Clearly, we have bigger problems than Y2K to admit, face up to, assess and remediate...a major understatement. You know...the one's we keep hearing about, the one's that won't go away, the one's we are (mostly) all in denial about, or rather...sadly mis-informed about...those ones. The one's that don't have a quick fix; the tough ones: rainforests, ozone, dioxins, fluorides, nuclear waste, global heat balance, wide spread ignorance, media systems filled with garbage, i.e. 'thought pollution'; too many governments (and corporations) way off-course; screwed-up global and national priorities - especially in the US; Man's inhumanity to man, the environment and to other species; world hunger; 'why' industrial hemp is 'illegal'; suppressing ozone medical therapy...who knows, maybe even throw in 'the ET situation' and crop circles...and other 'innocuous little trees' in The Big Forest - that we all bump into now and then...just to keep things interesting, so we don't all fall back asleep at the same time.

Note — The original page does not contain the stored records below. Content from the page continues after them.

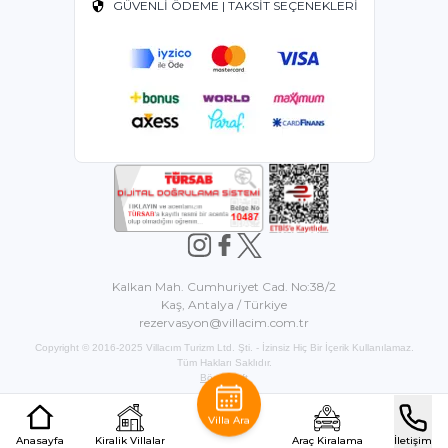
GÜVENLİ ÖDEME | TAKSİT SEÇENEKLERİ
Kalkan Mah. Cumhuriyet Cad. No:38/2
Kaş, Antalya / Türkiye
rezervasyon@villacim.com.tr
Copyright © 2016-2025 Villacım Turizm Ltd. Şti. - İzinsiz Hiç Bir İçerik Kullanılamaz.
Tüm Hakları Saklıdır.
BöcekSoft
Villa Ara
Anasayfa
Kiralik Villalar
Araç Kiralama
İletişim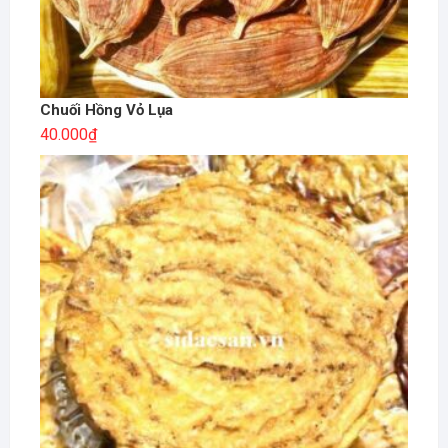
Chuối Hồng Vỏ Lụa
40.000
₫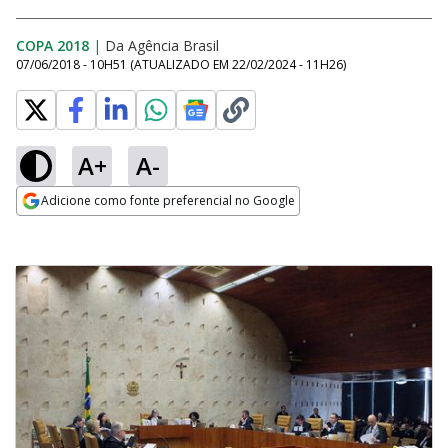
COPA 2018
|
Da Agência Brasil
07/06/2018 - 10H51
(ATUALIZADO EM
22/02/2024 - 11H26
)
A+
A-
Adicione como fonte preferencial no Google
Opens in new window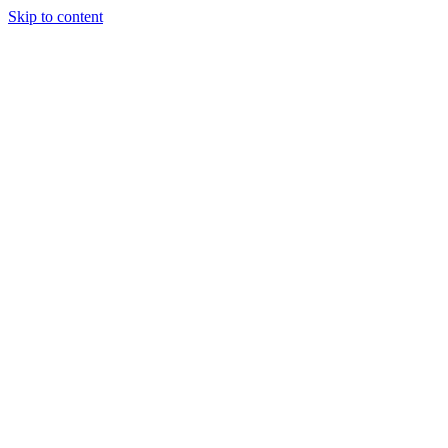
Skip to content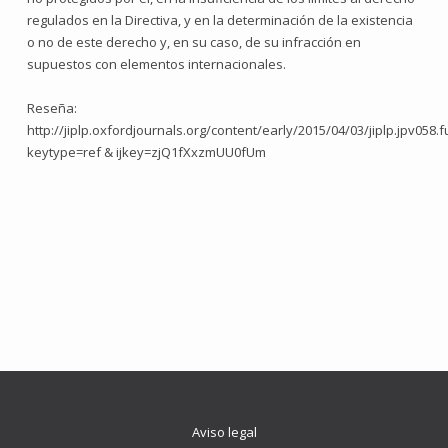
regulados en la Directiva, y en la determinación de la existencia
o no de este derecho y, en su caso, de su infracción en
supuestos con elementos internacionales.
Reseña:
http://jiplp.oxfordjournals.org/content/early/2015/04/03/jiplp.jpv058.fu
keytype=ref & ijkey=zjQ1fXxzmUU0fUm
Aviso legal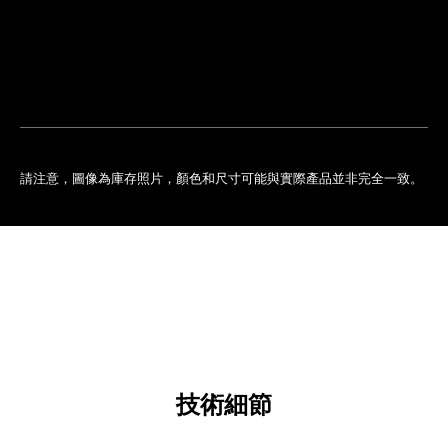
排
您
預
的
約
專
門
店
請注意，圖像為庫存照片，顏色和尺寸可能與實際產品並非完全一致。
技術細節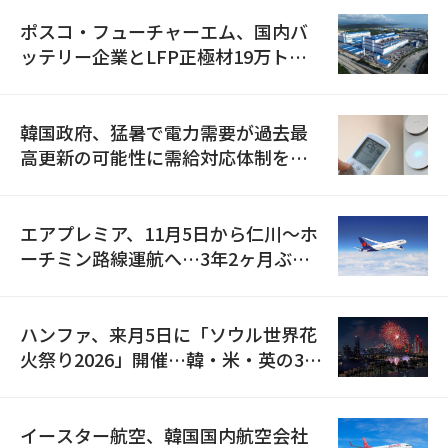
ポスコ・フューチャーエム、国内バ
ッテリー企業とLFP正極材19万トン
の供給契約を締結
韓国政府、猛暑で電力需要が過去最
高更新の可能性に需給対応体制を点
検
エアプレミア、11月5日から仁川〜ホ
ーチミン路線運航へ…3年2ヶ月ぶり
の再開
ハンファ、来月5日に「ソウル世界花
火祭り2026」開催…韓・米・英の3カ
国が参加
イースター航空、韓国国内航空会社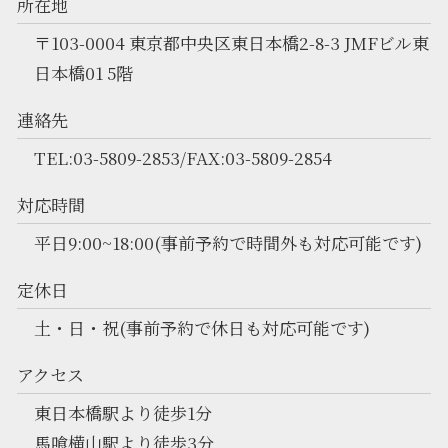
所在地
〒103-0004 東京都中央区東日本橋2-8-3 JMFビル東
日本橋01 5階
連絡先
TEL:03-5809-2853/FAX:03-5809-2854
対応時間
平日9:00~18:00(事前予約で時間外も対応可能です)
定休日
土・日・祝(事前予約で休日も対応可能です)
アクセス
東日本橋駅より徒歩1分
馬喰横山駅より徒歩3分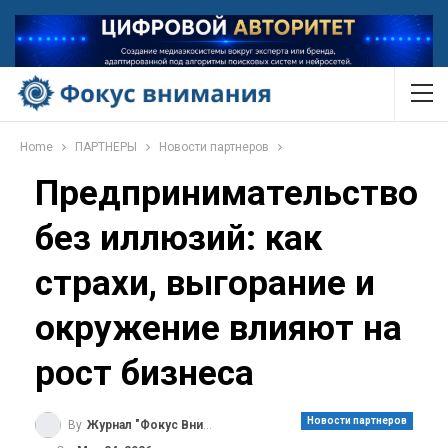
Home
ПАРТНЕРЫ
Новости партнеров
Предпринимательство
без иллюзий: как
страхи, выгорание и
окружение влияют на
рост бизнеса
Новости партнеров
By
Журнал "Фокус Внимания"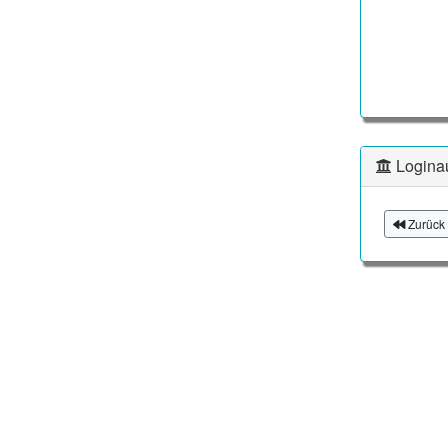
Logina
Zurück 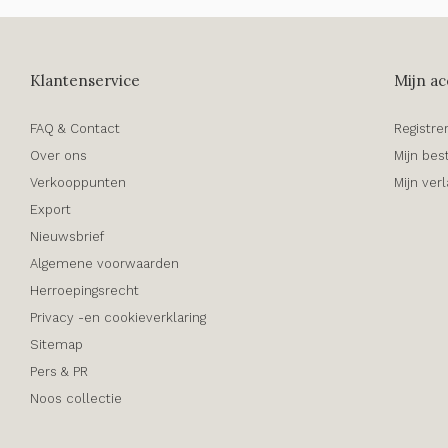
Klantenservice
Mijn ac
FAQ & Contact
Registre
Over ons
Mijn bes
Verkooppunten
Mijn verl
Export
Nieuwsbrief
Algemene voorwaarden
Herroepingsrecht
Privacy -en cookieverklaring
Sitemap
Pers & PR
Noos collectie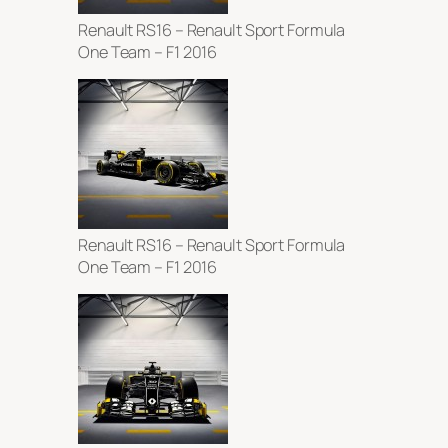
Renault RS16 – Renault Sport Formula
One Team – F1 2016
Renault RS16 – Renault Sport Formula
One Team – F1 2016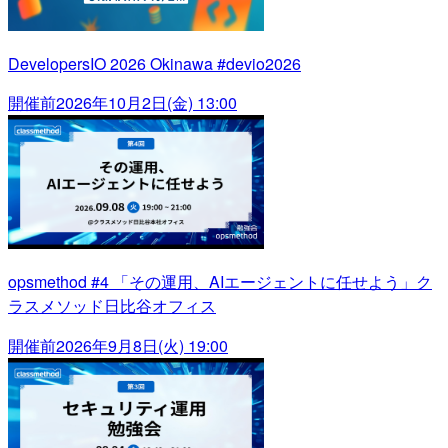
DevelopersIO 2026 Okinawa #devio2026
開催前
2026年10月2日(金) 13:00
opsmethod #4 「その運用、AIエージェントに任せよう」ク
ラスメソッド日比谷オフィス
開催前
2026年9月8日(火) 19:00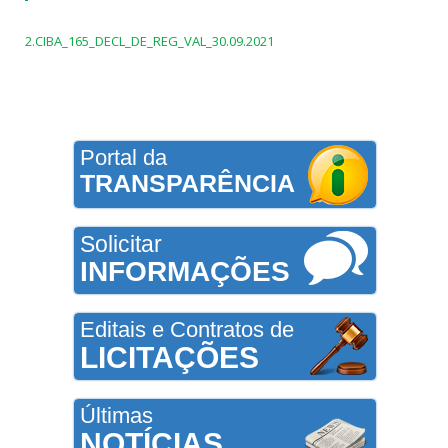
2.CIBA_165_DECL_DE_REG_VAL_30.09.2021
Portal da
TRANSPARÊNCIA
Solicitar
INFORMAÇÕES
Editais e Contratos de
LICITAÇÕES
Últimas
NOTÍCIAS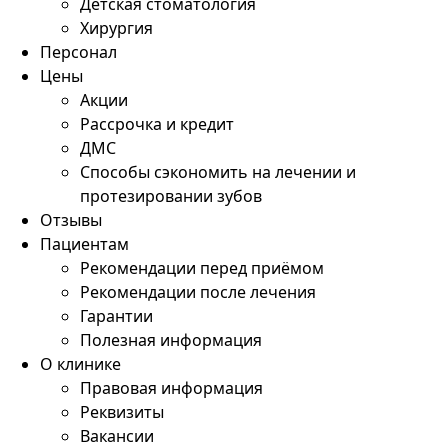
Детская стоматология
Хирургия
Персонал
Цены
Акции
Рассрочка и кредит
ДМС
Способы сэкономить на лечении и
протезировании зубов
Отзывы
Пациентам
Рекомендации перед приёмом
Рекомендации после лечения
Гарантии
Полезная информация
О клинике
Правовая информация
Реквизиты
Вакансии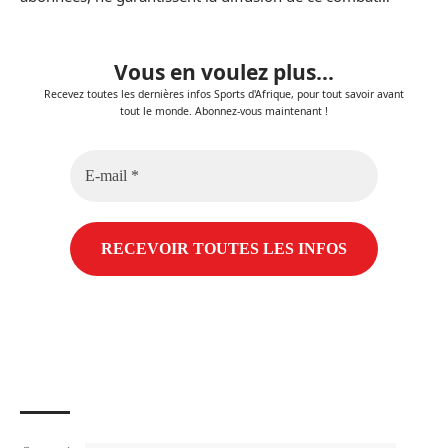
Vous en voulez plus...
Recevez toutes les dernières infos Sports d'Afrique, pour tout savoir avant
tout le monde. Abonnez-vous maintenant !
E-
mail
*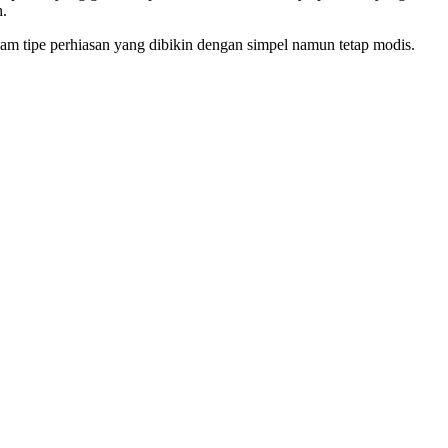
h.
 tipe perhiasan yang dibikin dengan simpel namun tetap modis.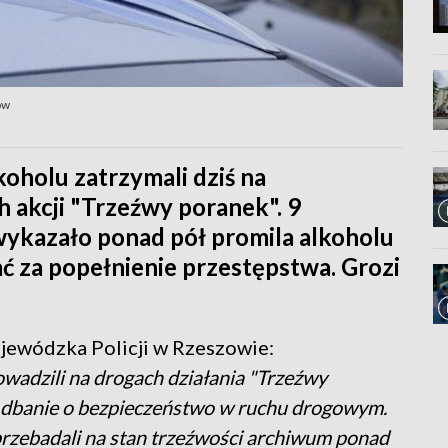
ów
holu zatrzymali dziś na
h akcji "Trzeźwy poranek". 9
wykazało ponad pół promila alkoholu
 za popełnienie przestępstwa. Grozi
ewódzka Policji w Rzeszowie:
owadzili na drogach działania "Trzeźwy
cie dbanie o bezpieczeństwo w ruchu drogowym.
 przebadali na stan trzeźwości archiwum ponad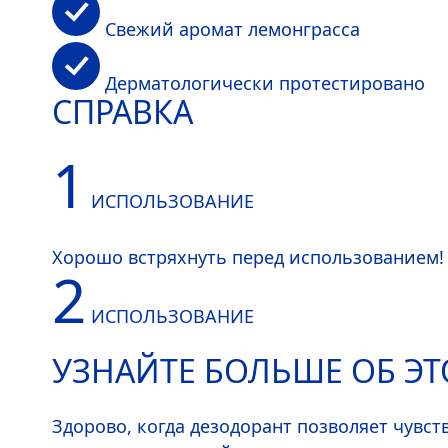
Свежий аромат лемонграсса
Дерматологически протестировано
СПРАВКА
1
ИСПОЛЬЗОВАНИЕ
Хорошо встряхнуть перед использованием!
2
ИСПОЛЬЗОВАНИЕ
УЗНАЙТЕ БОЛЬШЕ ОБ Э
Распыляйте продукт с расстояния 15 см в т
3
Здорово, когда дезодорант позволяет чувс
ИСПОЛЬЗОВАНИЕ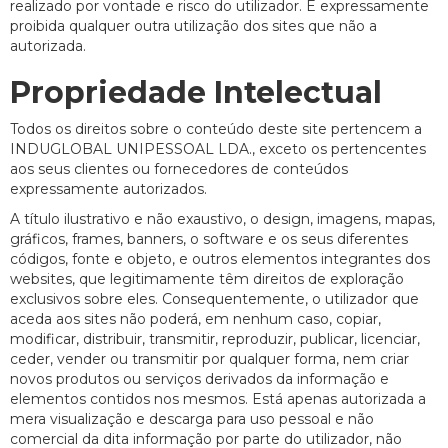
realizado por vontade e risco do utilizador. É expressamente
proibida qualquer outra utilização dos sites que não a
autorizada.
Propriedade Intelectual
Todos os direitos sobre o conteúdo deste site pertencem a
INDUGLOBAL UNIPESSOAL LDA., exceto os pertencentes
aos seus clientes ou fornecedores de conteúdos
expressamente autorizados.
A título ilustrativo e não exaustivo, o design, imagens, mapas,
gráficos, frames, banners, o software e os seus diferentes
códigos, fonte e objeto, e outros elementos integrantes dos
websites, que legitimamente têm direitos de exploração
exclusivos sobre eles. Consequentemente, o utilizador que
aceda aos sites não poderá, em nenhum caso, copiar,
modificar, distribuir, transmitir, reproduzir, publicar, licenciar,
ceder, vender ou transmitir por qualquer forma, nem criar
novos produtos ou serviços derivados da informação e
elementos contidos nos mesmos. Está apenas autorizada a
mera visualização e descarga para uso pessoal e não
comercial da dita informação por parte do utilizador, não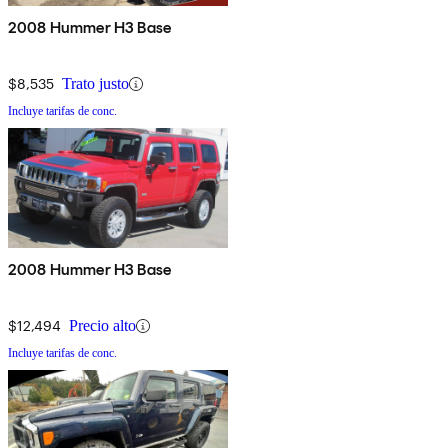
2008 Hummer H3 Base
$8,535
Trato justo
Incluye tarifas de conc.
2008 Hummer H3 Base
$12,494
Precio alto
Incluye tarifas de conc.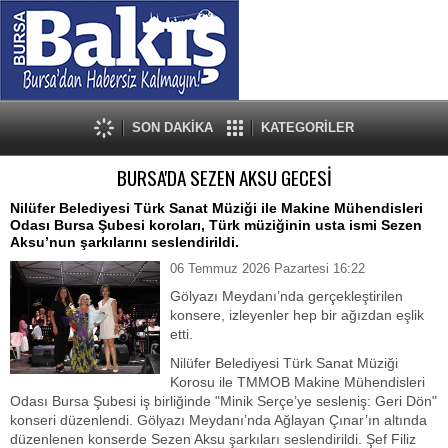
SON DAKİKA
KATEGORİLER
BURSA'DA SEZEN AKSU GECESİ
Nilüfer Belediyesi Türk Sanat Müziği ile Makine Mühendisleri
Odası Bursa Şubesi koroları, Türk müziğinin usta ismi Sezen
Aksu’nun şarkılarını seslendirildi.
06 Temmuz 2026 Pazartesi 16:22
Gölyazı Meydanı’nda gerçekleştirilen
konsere, izleyenler hep bir ağızdan eşlik
etti.
Nilüfer Belediyesi Türk Sanat Müziği
Korosu ile TMMOB Makine Mühendisleri
Odası Bursa Şubesi iş birliğinde "Minik Serçe’ye sesleniş: Geri Dön"
konseri düzenlendi. Gölyazı Meydanı’nda Ağlayan Çınar’ın altında
düzenlenen konserde Sezen Aksu şarkıları seslendirildi. Şef Filiz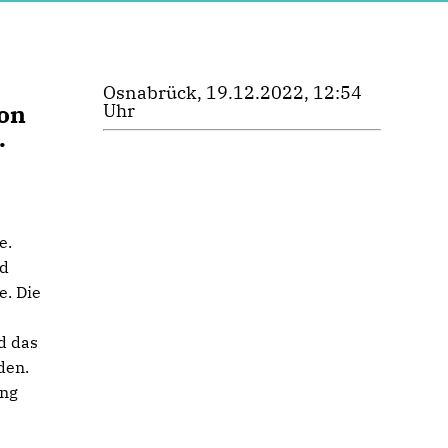
Osnabrück, 19.12.2022, 12:54
ion
Uhr
.
e.
nd
e. Die
d das
den.
ung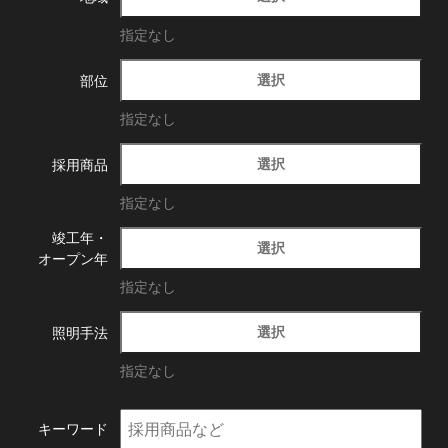
指定なし
選択
部位
指定なし
選択
採用商品
指定なし
竣工年・
選択
オープン年
指定なし
選択
照明手法
指定なし
キーワード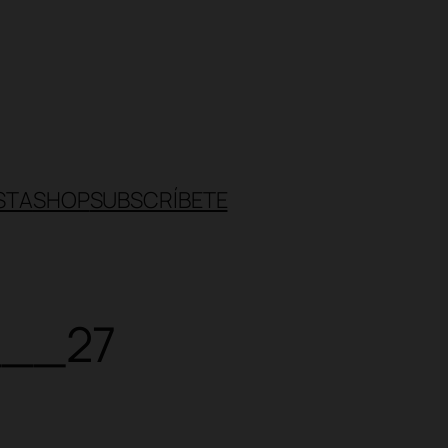
STA
SHOP
SUBSCRÍBETE
___27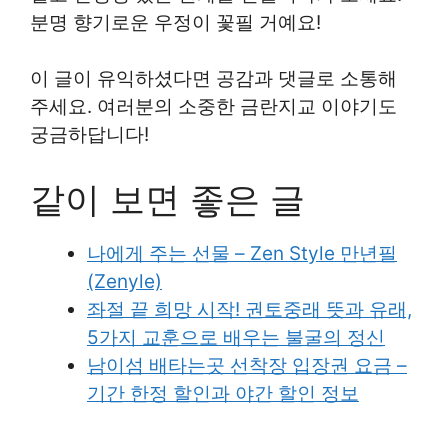
분명 향기로운 우정이 꽃필 거예요!
이 글이 유익하셨다면 공감과 댓글로 소통해
주세요. 여러분의 소중한 금란지교 이야기도
궁금하답니다!
같이 보면 좋은 글
나에게 주는 선물 – Zen Style 만년필
(Zenyle)
좌절 끝 희망 시작! 권토중래 뜻과 유래,
5가지 교훈으로 배우는 불굴의 정신
남이섬 배타는곳 선착장 입장권 요금 –
기간 한정 할인과 야간 할인 정보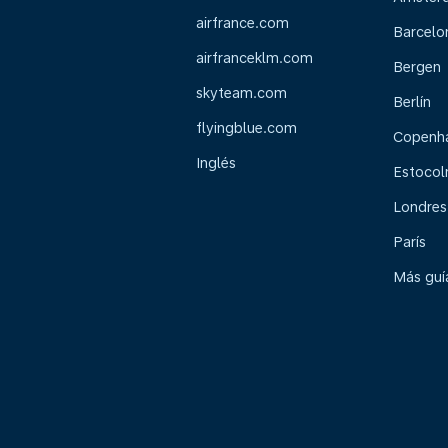
airfrance.com
Barcelo
airfranceklm.com
Bergen
skyteam.com
Berlín
flyingblue.com
Copenh
Inglés
Estoco
Londres
París
Más guía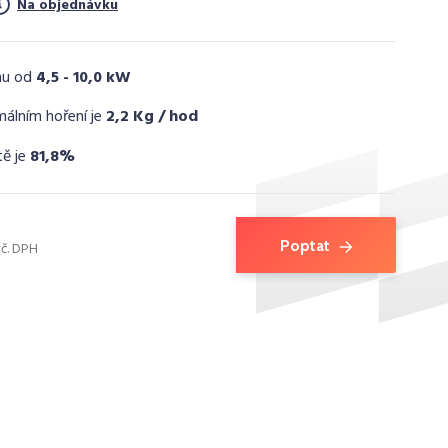
Na objednávku
nu od
4,5 - 10,0 kW
málním hoření je
2,2 Kg / hod
tě je
81,8%
Poptat
vč. DPH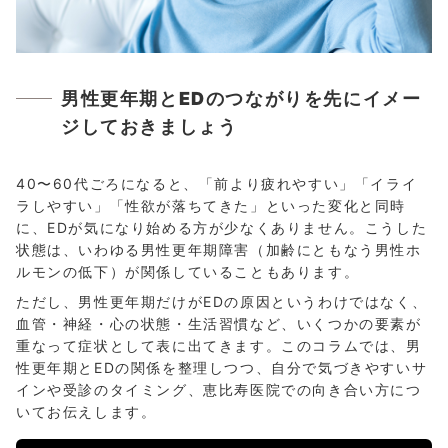
男性更年期とEDのつながりを先にイメー
ジしておきましょう
40〜60代ごろになると、「前より疲れやすい」「イライ
ラしやすい」「性欲が落ちてきた」といった変化と同時
に、EDが気になり始める方が少なくありません。こうした
状態は、いわゆる男性更年期障害（加齢にともなう男性ホ
ルモンの低下）が関係していることもあります。
ただし、男性更年期だけがEDの原因というわけではなく、
血管・神経・心の状態・生活習慣など、いくつかの要素が
重なって症状として表に出てきます。このコラムでは、男
性更年期とEDの関係を整理しつつ、自分で気づきやすいサ
インや受診のタイミング、恵比寿医院での向き合い方につ
いてお伝えします。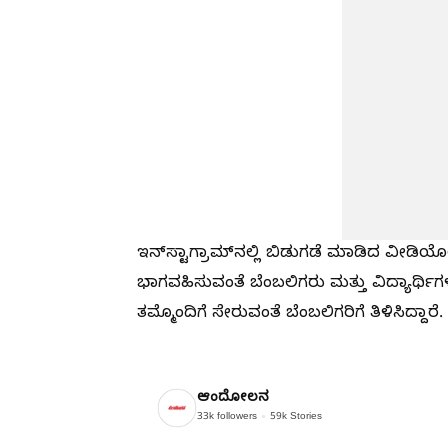
ಇನ್‌ಸ್ಟಾಗ್ರಾಮ್‌ನಲ್ಲಿ ಬಿಡುಗಡೆ ಮಾಡಿದ ವೀಡಿಯೋ
ಭಾಗವಹಿಸುವಂತೆ ಬೆಂಬಲಿಗರು ಮತ್ತು ವಿದ್ಯಾರ್ಥಿಗಳಿ
ತಮ್ಮೊಂದಿಗೆ ಸೇರುವಂತೆ ಬೆಂಬಲಿಗರಿಗೆ ತಿಳಿಸಿದ್ದಾರೆ.
ಆಂದೋಲನ
33k
followers
59k
Stories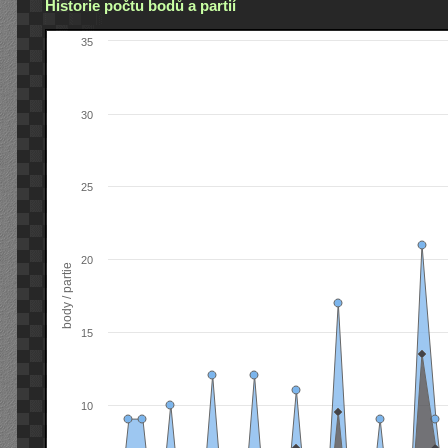
Historie počtu bodů a partií
35
30
25
20
body / partie
15
10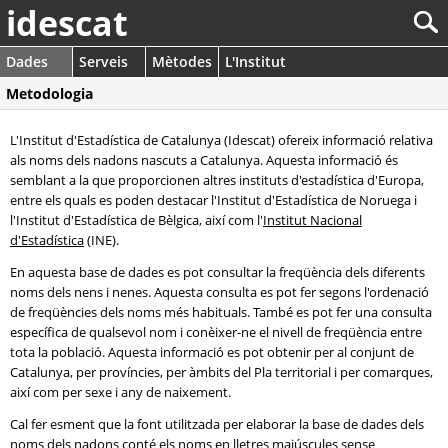
idescat
Dades
Serveis
Mètodes
L'Institut
Metodologia
L'Institut d'Estadística de Catalunya (Idescat) ofereix informació relativa
als noms dels nadons nascuts a Catalunya. Aquesta informació és
semblant a la que proporcionen altres instituts d'estadística d'Europa,
entre els quals es poden destacar l'Institut d'Estadística de Noruega i
l'Institut d'Estadística de Bèlgica, així com l'
Institut Nacional
d'Estadística
(INE).
En aquesta base de dades es pot consultar la freqüència dels diferents
noms dels nens i nenes. Aquesta consulta es pot fer segons l'ordenació
de freqüències dels noms més habituals. També es pot fer una consulta
específica de qualsevol nom i conèixer-ne el nivell de freqüència entre
tota la població. Aquesta informació es pot obtenir per al conjunt de
Catalunya, per províncies, per àmbits del Pla territorial i per comarques,
així com per sexe i any de naixement.
Cal fer esment que la font utilitzada per elaborar la base de dades dels
noms dels nadons conté els noms en lletres majúscules sense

Something to think about....or not.


Steve Meyers Global Strategies Project http://www.bashar.com/GSP

"A high level of curiosity is one of the distinguishing characteristics of true intelligence...."

"Mankind: the species that entertained itself to death." Roger Waters / 'Pink Floyd'

-------------- Snip ------------- Part II of III

I am afraid that in my view, the "victory" was declared prematurely. This may become even more evident before January comes to an end. [I agree 100%. My comment about the Jan 1 roll over 'victory' was meant *only* in the sense that we did not see nuke plant and chemical plant explosions, i.e. multiple-simultaneous Bophal India's and Chernobyl's...which could not be hidden from public view. I strongly suspect the 'post Y2K' info reports on specific problems...are about as void of specific content....as most of the "pre-Y2K problem reports'. There is much information which did not, and is not, making it to the surface. There is every reason for companies, foreign governments, etc. to NOT give an accurate assessment of the actual problems.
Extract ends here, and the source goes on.